-------- Input records --------

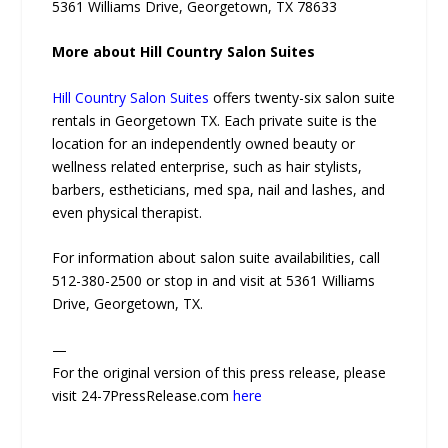
5361 Williams Drive, Georgetown, TX 78633
More about Hill Country Salon Suites
Hill Country Salon Suites
offers twenty-six salon suite
rentals in Georgetown TX. Each private suite is the
location for an independently owned beauty or
wellness related enterprise, such as hair stylists,
barbers, estheticians, med spa, nail and lashes, and
even physical therapist.
For information about salon suite availabilities, call
512-380-2500 or stop in and visit at 5361 Williams
Drive, Georgetown, TX.
—
For the original version of this press release, please
visit 24-7PressRelease.com
here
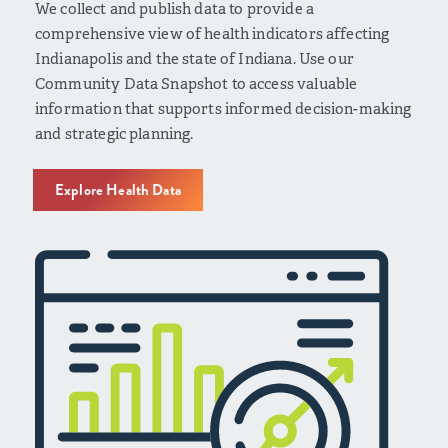
We collect and publish data to provide a
comprehensive view of health indicators affecting
Indianapolis and the state of Indiana. Use our
Community Data Snapshot to access valuable
information that supports informed decision-making
and strategic planning.
Explore Health Data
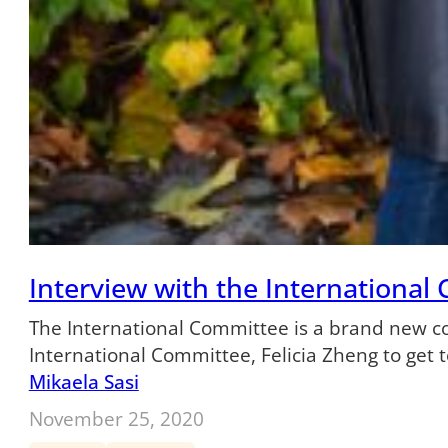
Interview with the International
The International Committee is a brand new com
International Committee, Felicia Zheng to ge
Mikaela Sasi
November 25, 2020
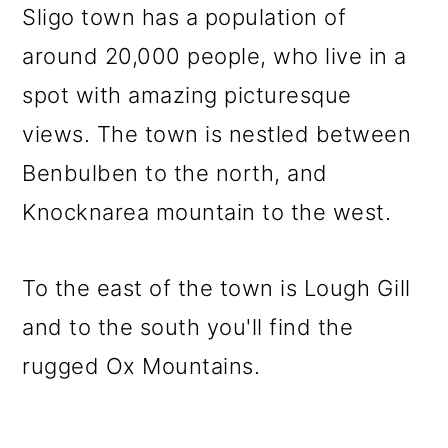
Sligo town has a population of
around 20,000 people, who live in a
spot with amazing picturesque
views. The town is nestled between
Benbulben to the north, and
Knocknarea mountain to the west.
To the east of the town is Lough Gill
and to the south you'll find the
rugged Ox Mountains.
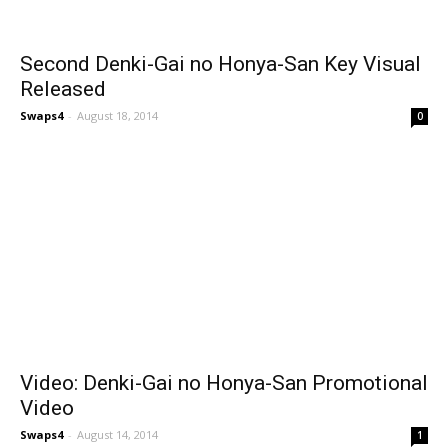
Second Denki-Gai no Honya-San Key Visual
Released
Swaps4
-
August 18, 2014
0
Video: Denki-Gai no Honya-San Promotional
Video
Swaps4
-
August 14, 2014
1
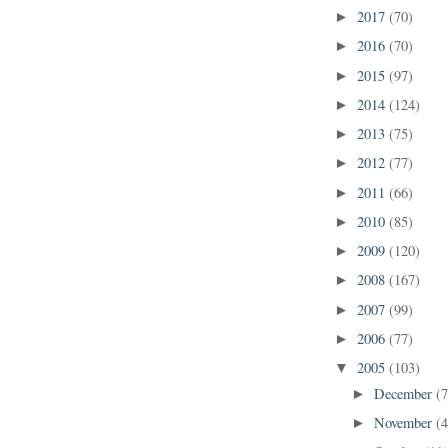
2017
(70)
►
2016
(70)
►
2015
(97)
►
2014
(124)
►
2013
(75)
►
2012
(77)
►
2011
(66)
►
2010
(85)
►
2009
(120)
►
2008
(167)
►
2007
(99)
►
2006
(77)
►
2005
(103)
▼
December
(7
►
November
(4
►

--------

Reproduce each line above exactly, but not a single picture.

5361 Williams Drive, Georgetown, TX 78633
More about Hill Country Salon Suites
Hill Country Salon Suites
offers twenty-six salon suite
rentals in Georgetown TX. Each private suite is the
location for an independently owned beauty or
wellness related enterprise, such as hair stylists,
barbers, estheticians, med spa, nail and lashes, and
even physical therapist.
For information about salon suite availabilities, call
512-380-2500 or stop in and visit at 5361 Williams
Drive, Georgetown, TX.
—
For the original version of this press release, please
visit 24-7PressRelease.com
here
We collect and publish data to provide a
comprehensive view of health indicators affecting
Indianapolis and the state of Indiana. Use our
Community Data Snapshot to access valuable
information that supports informed decision-making
and strategic planning.
Explore Health Data
Interview with the International
The International Committee is a brand new com
International Committee, Felicia Zheng to ge
Mikaela Sasi
November 25, 2020
Sligo town has a population of
around 20,000 people, who live in a
spot with amazing picturesque
views. The town is nestled between
Benbulben to the north, and
Knocknarea mountain to the west.
To the east of the town is Lough Gill
and to the south you'll find the
rugged Ox Mountains.
Second Denki-Gai no Honya-San Key Visual
Released
Swaps4
-
August 18, 2014
0
Video: Denki-Gai no Honya-San Promotional
Video
Swaps4
-
August 14, 2014
1
2017
(70)
►
2016
(70)
►
2015
(97)
►
2014
(124)
►
2013
(75)
►
2012
(77)
►
2011
(66)
►
2010
(85)
►
2009
(120)
►
2008
(167)
►
2007
(99)
►
2006
(77)
►
2005
(103)
▼
December
(7
►
November
(4
►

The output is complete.